**INSTRUCTIONS TO FOLLOW:** Each line that contains the word "CAPTIVA" is to be copied from the records below.

-=-=-

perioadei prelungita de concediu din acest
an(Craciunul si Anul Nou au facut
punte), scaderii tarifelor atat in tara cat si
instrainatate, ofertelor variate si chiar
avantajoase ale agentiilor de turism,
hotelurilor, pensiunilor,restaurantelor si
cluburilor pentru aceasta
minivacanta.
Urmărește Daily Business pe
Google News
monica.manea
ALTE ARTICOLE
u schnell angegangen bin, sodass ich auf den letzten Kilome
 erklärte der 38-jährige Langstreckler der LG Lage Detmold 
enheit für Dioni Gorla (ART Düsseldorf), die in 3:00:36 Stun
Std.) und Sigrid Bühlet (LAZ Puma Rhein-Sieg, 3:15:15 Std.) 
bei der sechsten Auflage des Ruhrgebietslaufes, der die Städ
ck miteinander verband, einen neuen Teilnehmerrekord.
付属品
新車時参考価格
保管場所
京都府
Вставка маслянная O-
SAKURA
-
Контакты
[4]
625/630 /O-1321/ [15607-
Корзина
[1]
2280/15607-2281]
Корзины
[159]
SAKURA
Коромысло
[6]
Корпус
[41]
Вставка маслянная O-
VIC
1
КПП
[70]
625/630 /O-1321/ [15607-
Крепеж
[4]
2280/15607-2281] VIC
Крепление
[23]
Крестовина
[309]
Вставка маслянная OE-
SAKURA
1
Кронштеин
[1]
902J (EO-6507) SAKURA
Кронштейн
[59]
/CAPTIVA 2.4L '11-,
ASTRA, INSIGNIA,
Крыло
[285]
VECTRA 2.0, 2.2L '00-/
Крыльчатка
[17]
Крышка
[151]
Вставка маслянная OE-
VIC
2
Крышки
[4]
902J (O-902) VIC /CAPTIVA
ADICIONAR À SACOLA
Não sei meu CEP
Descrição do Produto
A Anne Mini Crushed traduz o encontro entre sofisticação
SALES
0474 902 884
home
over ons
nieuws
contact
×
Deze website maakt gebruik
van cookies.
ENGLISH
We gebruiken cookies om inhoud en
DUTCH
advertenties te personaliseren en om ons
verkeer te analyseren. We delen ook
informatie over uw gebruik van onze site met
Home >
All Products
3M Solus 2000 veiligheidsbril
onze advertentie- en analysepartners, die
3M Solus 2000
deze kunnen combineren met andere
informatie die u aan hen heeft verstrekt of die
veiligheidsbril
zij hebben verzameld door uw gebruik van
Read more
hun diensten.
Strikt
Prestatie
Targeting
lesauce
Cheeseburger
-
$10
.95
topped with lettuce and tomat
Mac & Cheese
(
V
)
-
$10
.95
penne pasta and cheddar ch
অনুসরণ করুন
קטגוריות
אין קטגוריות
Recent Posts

-=-=-

**SOLUTION:**
/CAPTIVA 2.4L '11-,
902J (O-902) VIC /CAPTIVA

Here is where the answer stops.